Nieuwe columnist BredaVandaag.nl: Ger Heimans

Nieuws

BREDA - Vanaf vandaag elke zaterdag de column van Ger Heimans op BredaVandaag.nl. Heimans wisselt persoonlijke en herkenbare schetsjes af met zijn persoonlijke kijk op actuele gebeurtenissen in Breda en daarbuiten. Een kennismaking.

- Als eerste: Wie is Ger Heimans?
"Ik ben vijftig jaar geleden geboren op de Baronielaan in Breda, waar ik 22 jaar heb gewoond. Daarna heb ik 20 jaar in de Haagse Beemden gewoond en sinds acht jaar woon ik in Dordrecht. Ik werk in Leiden als helpdeskmedewerker. Op een IT-afdeling van een wereld wijd opererend engineering bedrijf."

- Hoe ben je in de schrijverij beland?
"Samen met Hans Postelmans heb ik een aantal jaren voor Haagse Beemden Digitaal gewerkt. Wij vonden dat we naast het vele nieuws uit de wijk, ook een heuse column op onze site moesten hebben. Hans zag zich zelf dat niet doen dus ben ik het maar gaan doen. Mijn officiële naam is Gerard, en ik kwam uit de wijk dus het pseudoniem Gerard Uitdenwijk was geboren. Ik heb dat zo'n jaar of twee gedaan en daarna nooit meer echt iets geschreven."
"Nu, vele jaren later, reis ik met de trein naar mijn werk. Dus lees ik dagelijks de Metro. Ton Broekhuisen is één van de columnisten in die krant die me erg aanspreekt. Ton neemt in zijn columns, op hilarische wijze, de sport op de hak. Totdat ie een keer een uitstapje maakte naar een column over de politiek. In mijn ogen sloeg hij de plank helemaal mis en dat liet ik hem via Twitter op beschaafde wijze weten. We raakten aan de praat en na twee berichtjes zegt ie: 'Volgens mij heb jij iets met taal.'"
"Ik vertelde hem dat ik in een grijs verleden wel eens iets had geschreven als Gerard Uitdenwijk maar dat ik daar mee gestopt was. Hij spoorde me aan om het toch weer eens op te pakken. Ik heb er eens over nagedacht en drie weken later stond de eerste column op mijn eigen website."

- Wat probeer je over te brengen naar je lezers?
"Ik ben niet zo van de boodschappen en het belerende.
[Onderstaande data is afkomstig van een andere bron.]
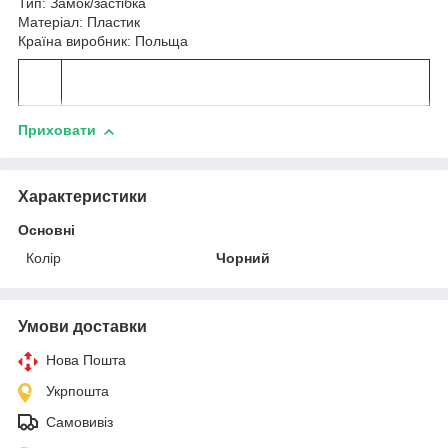
Тип: Замок/застібка
Матеріал: Пластик
Країна виробник: Польща
Приховати
Характеристики
Основні
Колір
Чорний
Умови доставки
Нова Пошта
Укрпошта
Самовивіз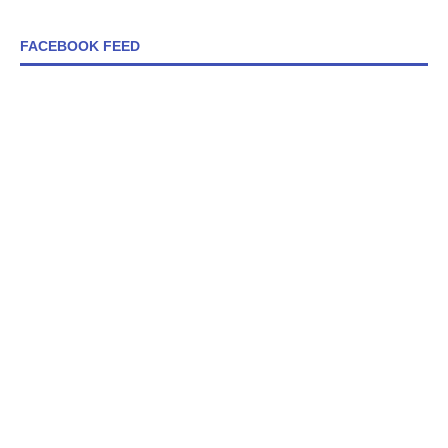
FACEBOOK FEED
Ik schrijf ongevraagd wat ík vind en wat mijn mening is over allerlei onderwerpen die me bezighouden. Maar het is nooit mijn bedoeling om mensen te kwetsen of te beschadigen.
In mijn columns geef ik mezelf behoorlijk bloot. Misschien soms wel eens iets meer dan goed voor me is.
Wie daar niet op zit te wachten moet het vooral niet lezen. Wie het toch leest zal verrast worden, iets herkenbaars tegenkomen of geraakt worden."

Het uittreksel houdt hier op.